Since pictures are not wanted, repeat only the text of the records, word for word.
· · · · · · ·
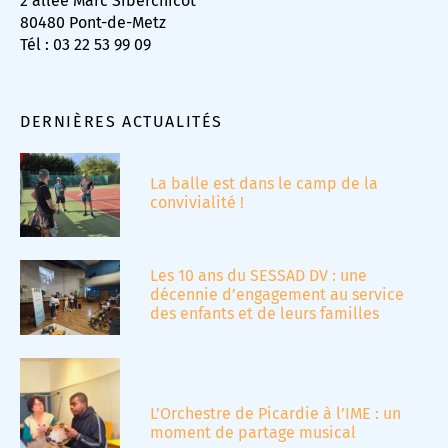
2 allée Marc Siberchicot
80480 Pont-de-Metz
Tél : 03 22 53 99 09
DERNIÈRES ACTUALITÉS
La balle est dans le camp de la
convivialité !
Les 10 ans du SESSAD DV : une
décennie d’engagement au service
des enfants et de leurs familles
L’Orchestre de Picardie à l’IME : un
moment de partage musical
· · · · · · ·
WRITTEN RESPONSE.
2 allée Marc Siberchicot
80480 Pont-de-Metz
Tél : 03 22 53 99 09
DERNIÈRES ACTUALITÉS
La balle est dans le camp de la
convivialité !
Les 10 ans du SESSAD DV : une
décennie d’engagement au service
des enfants et de leurs familles
L’Orchestre de Picardie à l’IME : un
moment de partage musical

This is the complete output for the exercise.